Gıdalardaki kurşun miktarını belirlemekten sorumlu kurumun Tarım Bakanlığı, içme sularındaki kurşun miktarını belirlemekten sorumlu kurumun ise Sağlık Bakanlığı olduğunu ifade eden Şık, bu konuda periyodik kontrollerin yapılıp yapılmadığının belirsiz olduğunu ekliyor.
Türkiye’nin hangi bölgesinin neyle, ne ölçüde kirletildiği bilinmeden çözüm üretmenin mümkün olmadığını ifade eden Şık, “Bu normal bir kirlilik değil ki. Peki neden buna izin veriliyor? Kamusal kurumlar üzerlerine düşen sorumlukları neden yerine getirmiyor? Bunlar sorulması gereken sorular” diyor.

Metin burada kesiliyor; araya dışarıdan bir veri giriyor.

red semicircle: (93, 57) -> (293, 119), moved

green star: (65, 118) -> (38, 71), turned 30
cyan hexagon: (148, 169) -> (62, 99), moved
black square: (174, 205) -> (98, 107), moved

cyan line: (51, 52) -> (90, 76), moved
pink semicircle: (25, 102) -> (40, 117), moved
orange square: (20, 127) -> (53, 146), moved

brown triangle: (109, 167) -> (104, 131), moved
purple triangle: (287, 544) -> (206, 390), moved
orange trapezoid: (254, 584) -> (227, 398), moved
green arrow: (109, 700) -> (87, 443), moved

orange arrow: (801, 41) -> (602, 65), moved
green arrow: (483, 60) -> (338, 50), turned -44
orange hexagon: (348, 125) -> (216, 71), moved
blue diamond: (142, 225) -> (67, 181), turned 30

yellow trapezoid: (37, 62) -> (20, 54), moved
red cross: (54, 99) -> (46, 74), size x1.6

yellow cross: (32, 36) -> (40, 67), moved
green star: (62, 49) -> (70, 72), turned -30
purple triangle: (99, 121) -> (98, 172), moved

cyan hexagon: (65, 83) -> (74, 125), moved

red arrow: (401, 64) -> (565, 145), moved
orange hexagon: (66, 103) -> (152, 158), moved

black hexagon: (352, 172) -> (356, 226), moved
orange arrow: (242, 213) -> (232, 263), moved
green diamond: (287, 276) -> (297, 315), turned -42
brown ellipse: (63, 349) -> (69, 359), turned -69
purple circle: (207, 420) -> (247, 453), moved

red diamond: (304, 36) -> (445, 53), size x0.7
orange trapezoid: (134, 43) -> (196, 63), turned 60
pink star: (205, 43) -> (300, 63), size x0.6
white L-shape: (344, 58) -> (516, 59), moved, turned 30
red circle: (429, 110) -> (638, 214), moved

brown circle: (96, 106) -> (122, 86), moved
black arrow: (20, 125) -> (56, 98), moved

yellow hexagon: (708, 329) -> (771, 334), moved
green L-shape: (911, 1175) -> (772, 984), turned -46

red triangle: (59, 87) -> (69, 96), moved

“SÃO PAULO YENİDEN İNCELENMELİ”
Uzmanlara göre São Paulo’nun bütününde ayrıntılı güvenilir bir analiz yapılması ve bunun kamuoyuyla şeffaf şekilde paylaşılması gerek.
DW Türkçe’ye konuşan Çevre Bakanlığı eski müsteşar yardımcısı Prof. Dr. Mustafa Öztürk, geminin uluslararası akredite olmuş bir kurum tarafından Türkiye’ye girmeden önce incelenmesi ve mevcut tespitlerin tekrar gözden geçirilmesi gerektiğini vurguluyor.
Öztürk, “Eğer beyan edilenlerin üzerinde atık varsa gemi gerisin geriye ilgili ülkesine gönderilir. Bu kadar basit. Bakanlığın, özellikle asbestin yanında yüzlerce ton denen diğer tehlikeli atıklarla ilgili çok açıklayıcı, kamuoyunu aydınlatıcı bilgi paylaşımında bulunması elzemdir” ifadelerini kullanıyor.
Sök Denizcilik firması, DW Türkçe’nin, São Paulo gemisinin IHM raporu ve gemiyi denetleyen firmanın iddiaları hakkında yönelttiği sorulara yanıt vermedi.